How to Make Prawn Sambar (Traditional & Healthy Version)
Prawn Sambar is a delicious and nutritious South Indian dish that combines succulent prawns with the earthy flavors of toor dal (arhar dal), fresh vegetables, and a tangy tamarind base. Popular in coastal regions of Tamil Nadu, Kerala, and Andhra Pradesh, this curry is a regional favorite, often enjoyed during family lunches and festive gatherings. The unique blend of aromatic sambar masala, fresh curry leaves (kari patta), and the subtle sweetness of prawns creates a dish that is both hearty and comforting. Traditionally served with steamed rice or idli, Prawn Sambar is a celebration of South India’s culinary heritage. Its rich flavors and vibrant colors make it a standout at any meal, while the inclusion of local vegetables and protein-rich lentils ensures a balanced dish. With roots deeply embedded in the tradition of coastal communities, Prawn Sambar is a testament to India’s love of seafood and spices. Whether it’s Pongal in Tamil Nadu or Vishu in Kerala, this dish brings families together around the table, making every meal special.
Ingredients
Step-by-step instructions
Step 1 · Wash and pressure cook toor dal with turmeric and 1
Wash and pressure cook toor dal with turmeric and 1.5 cups water for 3 whistles until soft. Mash and set aside.
Step 2 · Heat oil in a kadhai
Heat oil in a kadhai. Add mustard seeds, let them splutter. Add curry leaves, red chili, and a pinch of hing.
Step 3 · Add sliced onions and sauté until translucent
Add sliced onions and sauté until translucent. Add carrots, drumstick pieces, and tomatoes. Cook for 3-4 minutes.
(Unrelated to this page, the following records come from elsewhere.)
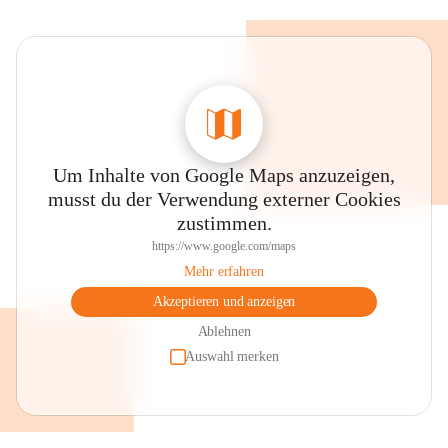
Um Inhalte von Google Maps anzuzeigen,
musst du der Verwendung externer Cookies
zustimmen.
https://www.google.com/maps
Mehr erfahren
Akzeptieren und anzeigen
Ablehnen
Auswahl merken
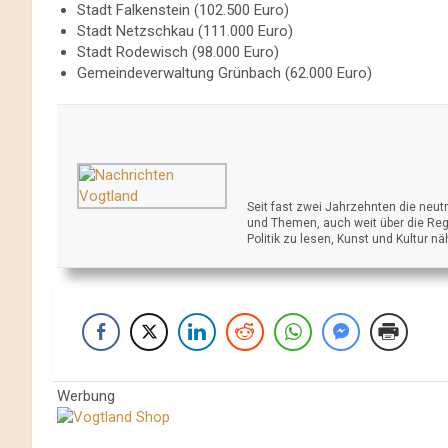
Stadt Falkenstein (102.500 Euro)
Stadt Netzschkau (111.000 Euro)
Stadt Rodewisch (98.000 Euro)
Gemeindeverwaltung Grünbach (62.000 Euro)
Seit fast zwei Jahrzehnten die neu
und Themen, auch weit über die Reg
Politik zu lesen, Kunst und Kultur n
Werbung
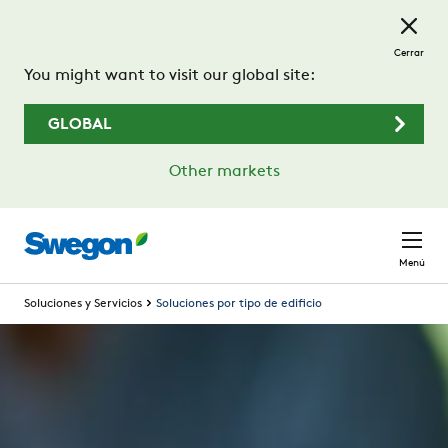
Saltar al contenido principal
Cerrar
You might want to visit our global site:
GLOBAL
Other markets
Menú
Soluciones y Servicios
Soluciones por tipo de edificio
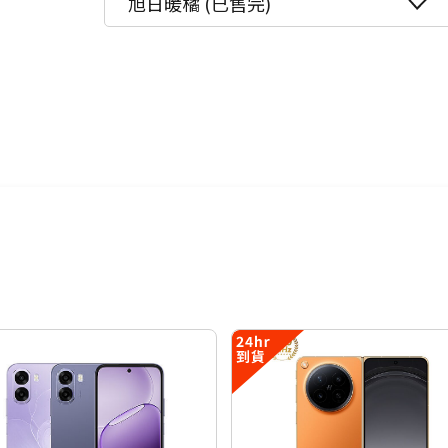
旭日暖橘 (已售完)
更多信用卡分期0利率滿額享回饋
18期 0利率
$3,221
5G手機精選推薦→點我看達人教你
24期 0利率
$2,416
AI手機有哪些？→點我看達人教你
 AMOLED 內頁螢
6期
$10,341
OLED 封面螢幕
12期
$5,170
核心處理器
24期
$2,657
+ 5,000 萬畫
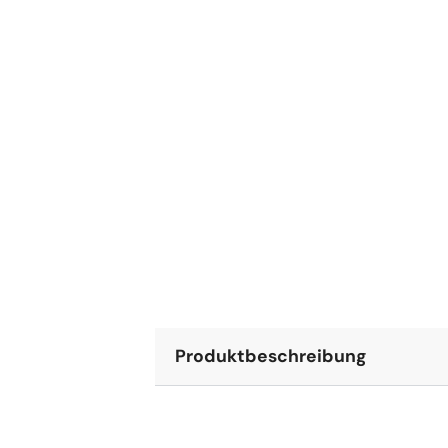
Produktbeschreibung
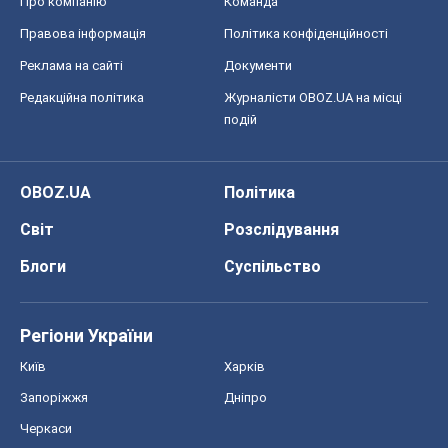
Про компанію
Команда
Правова інформація
Політика конфіденційності
Реклама на сайті
Документи
Редакційна політика
Журналісти OBOZ.UA на місці
подій
OBOZ.UA
Політика
Світ
Розслідування
Блоги
Суспільство
Регіони України
Київ
Харків
Запоріжжя
Дніпро
Черкаси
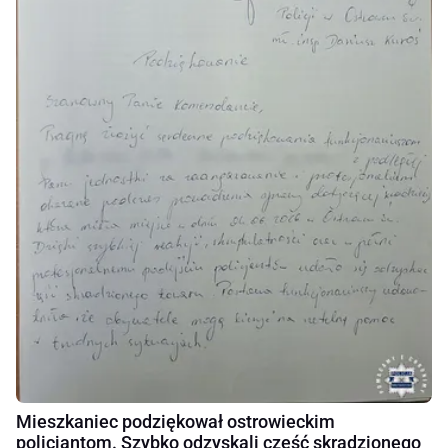
Mieszkaniec podziękował ostrowieckim
policjantom. Szybko odzyskali część skradzionego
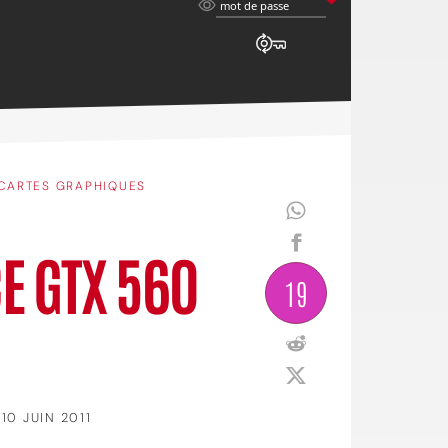
mot
mot de passe
de
passe
CARTES GRAPHIQUES
CE GTX 560
19
10 JUIN 2011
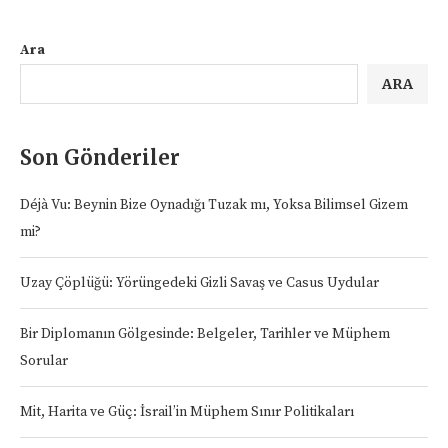
Ara
ARA
Son Gönderiler
Déjà Vu: Beynin Bize Oynadığı Tuzak mı, Yoksa Bilimsel Gizem
mi?
Uzay Çöplüğü: Yörüngedeki Gizli Savaş ve Casus Uydular
Bir Diplomanın Gölgesinde: Belgeler, Tarihler ve Müphem
Sorular
Mit, Harita ve Güç: İsrail’in Müphem Sınır Politikaları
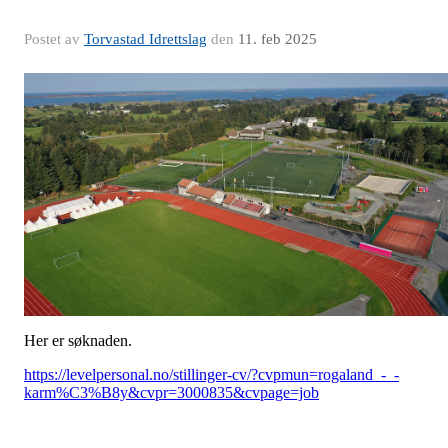
Postet av
Torvastad Idrettslag
den
11. feb 2025
Her er søknaden.
https://levelpersonal.no/stillinger-cv/?cvpmun=rogaland_-_-
karm%C3%B8y&cvpr=3000835&cvpage=job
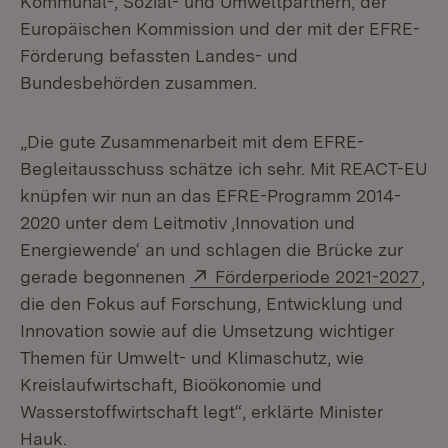
Kommunal-, Sozial- und Umweltpartnern, der
Europäischen Kommission und der mit der EFRE-
Förderung befassten Landes- und
Bundesbehörden zusammen.
„Die gute Zusammenarbeit mit dem EFRE-
Begleitausschuss schätze ich sehr. Mit REACT-EU
knüpfen wir nun an das EFRE-Programm 2014-
2020 unter dem Leitmotiv ‚Innovation und
Energiewende‘ an und schlagen die Brücke zur
Extern:
(Öf
gerade begonnenen
Förderperiode 2021-2027
,
die den Fokus auf Forschung, Entwicklung und
Innovation sowie auf die Umsetzung wichtiger
Themen für Umwelt- und Klimaschutz, wie
Kreislaufwirtschaft, Bioökonomie und
Wasserstoffwirtschaft legt“, erklärte Minister
Hauk.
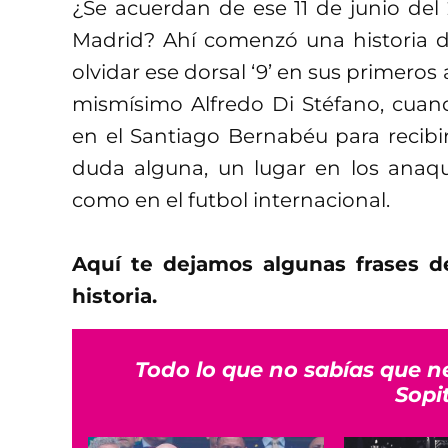
¿Se acuerdan de ese 11 de junio del
Madrid? Ahí comenzó una historia 
olvidar ese dorsal ‘9’ en sus primeros
mismísimo Alfredo Di Stéfano, cuan
en el Santiago Bernabéu para recibi
duda alguna, un lugar en los anaque
como en el futbol internacional.
Aquí te dejamos algunas frases d
historia.
Todo lo que no sabías que n
Sopi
Step 4 · Stir in sambar powder
Stir in sambar powder, salt, and tamarind pulp. Add 1 cup water. Simmer until vegetables are tender.
Step 5 · Add cleaned prawns to the simmering sambar
Add cleaned prawns to the simmering sambar. Cook for 3-4 minutes until prawns turn pink and are just cooked.
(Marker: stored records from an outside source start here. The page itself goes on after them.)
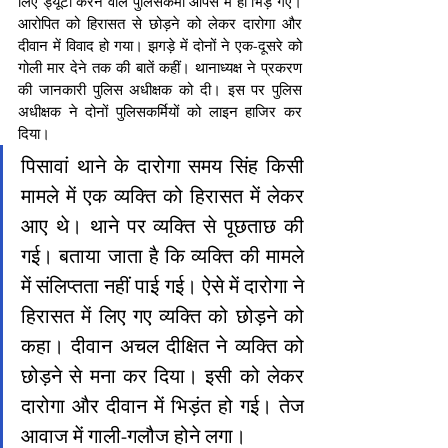
लिए ड्यूटी करने वाले पुलिसकर्मी आपस में ही भिड़ गए। 
आरोपित को हिरासत से छोड़ने को लेकर दारोगा और 
दीवान में विवाद हो गया। झगड़े में दोनों ने एक-दूसरे को 
गोली मार देने तक की बातें कहीं। थानाध्यक्ष ने प्रकरण 
की जानकारी पुलिस अधीक्षक को दी। इस पर पुलिस 
अधीक्षक ने दोनों पुलिसकर्मियों को लाइन हाजिर कर 
दिया।
पिसावां थाने के दारोगा समय सिंह किसी 
मामले में एक व्यक्ति को हिरासत में लेकर 
आए थे। थाने पर व्यक्ति से पूछताछ की 
गई। बताया जाता है कि व्यक्ति की मामले 
में संलिप्तता नहीं पाई गई। ऐसे में दारोगा ने 
हिरासत में लिए गए व्यक्ति को छोड़ने को 
कहा। दीवान अचल दीक्षित ने व्यक्ति को 
छोड़ने से मना कर दिया। इसी को लेकर 
दारोगा और दीवान में भिड़ंत हो गई। तेज 
आवाज में गाली-गलौज होने लगा।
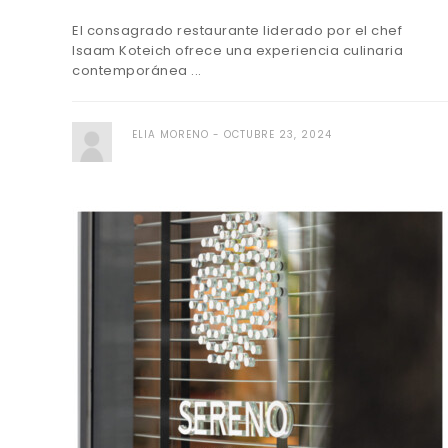
El consagrado restaurante liderado por el chef
Isaam Koteich ofrece una experiencia culinaria
contemporánea ...
ELIA MORENO
OCTUBRE 23, 2024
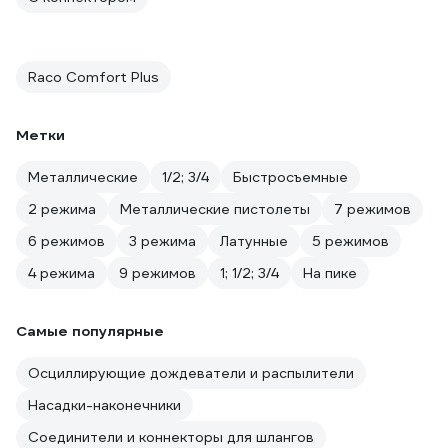
Raco Comfort Plus
Метки
Металлические
1/2; 3/4
Быстросъемные
2 режима
Металлические пистолеты
7 режимов
6 режимов
3 режима
Латунные
5 режимов
4 режима
9 режимов
1; 1/2; 3/4
На пике
Самые популярные
Осциллирующие дождеватели и распылители
Насадки-наконечники
Соединители и коннекторы для шлангов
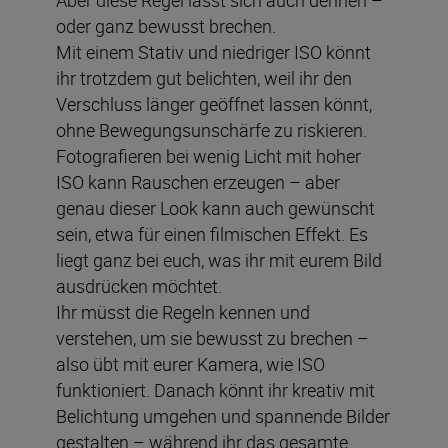
oder ganz bewusst brechen.
Mit einem Stativ und niedriger ISO könnt
ihr trotzdem gut belichten, weil ihr den
Verschluss länger geöffnet lassen könnt,
ohne Bewegungsunschärfe zu riskieren.
Fotografieren bei wenig Licht mit hoher
ISO kann Rauschen erzeugen – aber
genau dieser Look kann auch gewünscht
sein, etwa für einen filmischen Effekt. Es
liegt ganz bei euch, was ihr mit eurem Bild
ausdrücken möchtet.
Ihr müsst die Regeln kennen und
verstehen, um sie bewusst zu brechen –
also übt mit eurer Kamera, wie ISO
funktioniert. Danach könnt ihr kreativ mit
Belichtung umgehen und spannende Bilder
gestalten – während ihr das gesamte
Step 6 · Mix in the mashed dal
Mix in the mashed dal. Simmer for another 3 minutes. Check salt and adjust as needed.
Step 7 · Garnish with chopped coriander leaves
Garnish with chopped coriander leaves. Serve hot with steamed rice or idli.
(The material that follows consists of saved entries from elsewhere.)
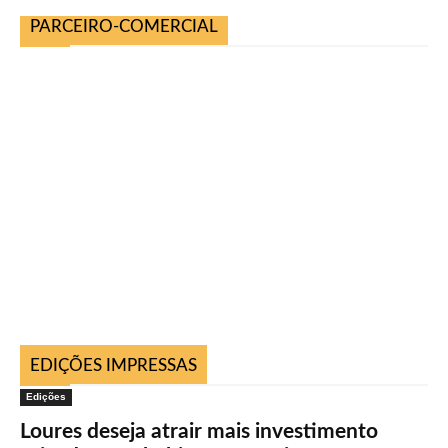
PARCEIRO-COMERCIAL
EDIÇÕES IMPRESSAS
Edições
Loures deseja atrair mais investimento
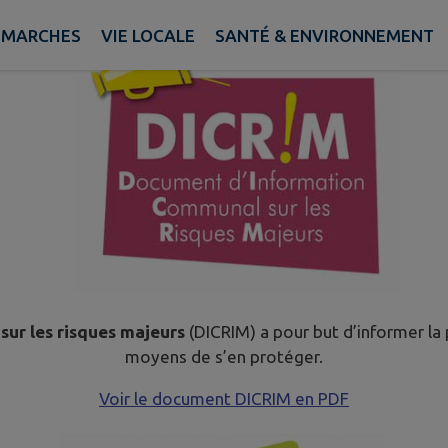
ÉMARCHES
VIE LOCALE
SANTÉ & ENVIRONNEMENT
ur les risques majeurs
(DICRIM) a pour but d’informer la p
moyens de s’en protéger.
Voir le document DICRIM en PDF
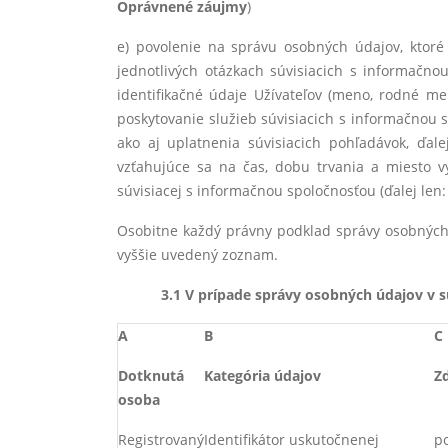
Oprávnené záujmy
)
e) povolenie na správu osobných údajov, ktoré
jednotlivých otázkach súvisiacich s informačno
identifikačné údaje Užívateľov (meno, rodné m
poskytovanie služieb súvisiacich s informačnou s
ako aj uplatnenia súvisiacich pohľadávok, ďale
vzťahujúce sa na čas, dobu trvania a miesto v
súvisiacej s informačnou spoločnosťou (ďalej len
Osobitne každý právny podklad správy osobných 
vyššie uvedený zoznam.
3.1 V prípade správy osobných údajov v 
A
B
C
Dotknutá
Kategória údajov
Z
osoba
Registrovaný
Identifikátor uskutočnenej
p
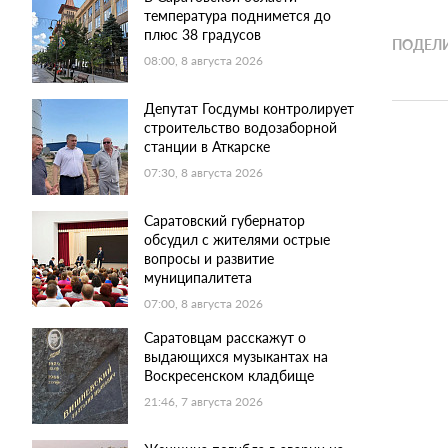
температура поднимется до
плюс 38 градусов
ПОДЕЛИ
08:00, 8 августа 2026
Депутат Госдумы контролирует
строительство водозаборной
станции в Аткарске
07:30, 8 августа 2026
Саратовский губернатор
обсудил с жителями острые
вопросы и развитие
муниципалитета
07:00, 8 августа 2026
Саратовцам расскажут о
выдающихся музыкантах на
Воскресенском кладбище
21:46, 7 августа 2026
Why this recipe is healthy
This healthy Prawn Sambar recipe is low in saturated fat, high in protein, and packed with dietary fiber, making it ideal for those managing weight or seeking balanced meals. The combination of seafood and lentils delivers complete protein, while the diverse vegetables add bulk and micronutrients. Cooking with minimal oil and whole ingredients ensures the dish retains maximum nutrition without excess calories.
A note on tradition
Prawn Sambar is a specialty in South Indian coastal states, especially during festivals like Vishu and Tamil New Year when fresh seafood is abundant. It is commonly enjoyed as part of a traditional lunch thali, paired with steamed rice or idli. The use of regional vegetables and homemade sambar powder gives each household its own unique touch. In many families, Prawn Sambar is a Sunday treat or a special dish for entertaining guests.